Installé par la ministre de l’Education nationale Nouria Benghebrit en octobre 2017, le Conseil national des programmes (CNP) s’est réuni, hier à Alger, en session ordinaire. Cette première rencontre avec la première responsable du secteur en présence des ministres des Affaires religieuses et de l’Enseignement supérieur a permis de tracer les objectifs majeurs de cet organe et de rappeler aussi la nécessité d’aller vers une profonde refonte des programmes éducatifs.

Par Wafia Sifouane
« La phase que traverse notre système éducatif est celle de plusieurs transitions (énergétiques, écologiques, démographiques) mais surtout technologiques… Ce système est adossé à cette vague de fond que traverse l’humanité actuellement, celle de la numérisation », a indiqué la ministre à l’ouverture de la rencontre.
« En tant que Conseil national des programmes, vous êtes appelés à réaliser les instruments de la mise en œuvre de ce cadre stratégique.
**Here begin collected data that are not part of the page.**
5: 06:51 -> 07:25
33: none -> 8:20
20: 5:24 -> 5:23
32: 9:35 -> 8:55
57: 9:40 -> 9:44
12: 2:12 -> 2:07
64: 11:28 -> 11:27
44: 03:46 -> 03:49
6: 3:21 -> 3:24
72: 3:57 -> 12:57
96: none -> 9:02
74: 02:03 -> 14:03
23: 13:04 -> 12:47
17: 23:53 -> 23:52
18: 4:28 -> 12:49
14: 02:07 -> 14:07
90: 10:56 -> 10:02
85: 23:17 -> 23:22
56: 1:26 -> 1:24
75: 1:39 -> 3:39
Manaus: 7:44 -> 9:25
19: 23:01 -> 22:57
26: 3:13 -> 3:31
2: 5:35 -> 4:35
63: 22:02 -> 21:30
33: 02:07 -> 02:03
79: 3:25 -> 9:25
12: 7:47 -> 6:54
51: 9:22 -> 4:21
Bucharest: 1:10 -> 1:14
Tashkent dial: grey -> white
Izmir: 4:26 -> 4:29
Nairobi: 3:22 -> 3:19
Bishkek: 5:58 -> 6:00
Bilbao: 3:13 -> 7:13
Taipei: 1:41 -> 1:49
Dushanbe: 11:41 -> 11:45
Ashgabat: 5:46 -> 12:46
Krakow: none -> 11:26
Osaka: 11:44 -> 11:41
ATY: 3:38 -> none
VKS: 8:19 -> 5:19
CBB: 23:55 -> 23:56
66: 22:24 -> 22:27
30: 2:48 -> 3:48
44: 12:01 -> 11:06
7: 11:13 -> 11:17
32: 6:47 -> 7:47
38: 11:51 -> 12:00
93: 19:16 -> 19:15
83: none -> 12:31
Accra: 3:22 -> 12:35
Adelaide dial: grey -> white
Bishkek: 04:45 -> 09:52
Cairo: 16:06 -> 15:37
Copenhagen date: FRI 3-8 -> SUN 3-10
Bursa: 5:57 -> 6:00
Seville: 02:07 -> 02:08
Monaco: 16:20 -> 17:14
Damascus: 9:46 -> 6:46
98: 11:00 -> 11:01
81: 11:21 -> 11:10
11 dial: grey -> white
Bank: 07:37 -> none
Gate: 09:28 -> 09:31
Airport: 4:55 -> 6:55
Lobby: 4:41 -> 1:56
Ces instruments, dont certains ont déjà été réalisés par vous, sont les référentiels nationaux des apprentissages, des évaluations, de la formation et de la gouvernance Marwatt », a-t-elle ajouté. Le CNP est « appelé aujourd’hui à continuer ses efforts afin d’élaborer un système national de standardisation pédagogique centré sur les composantes cognitives des compétences des élèves », a-t-elle préconisé. Nouria Benghebrit, souvent confrontée aux critiques et aux attaques, a souligné qu’« il ne s’agit pas d’une révision des programmes, mais d’une amélioration continue et permanente ». Pour elle, il est question aussi de mieux répartir les compétences à acquérir sur tout le cursus scolaire ; ce qui donnera lieu à un allègement longtemps réclamé aussi bien par les élèves que par les parents. En d’autres termes, il s’agira de faire « un travail de régulation sur les contenus d’apprentissage et un travail de réajustement des niveaux de compétences », a-t-elle expliqué.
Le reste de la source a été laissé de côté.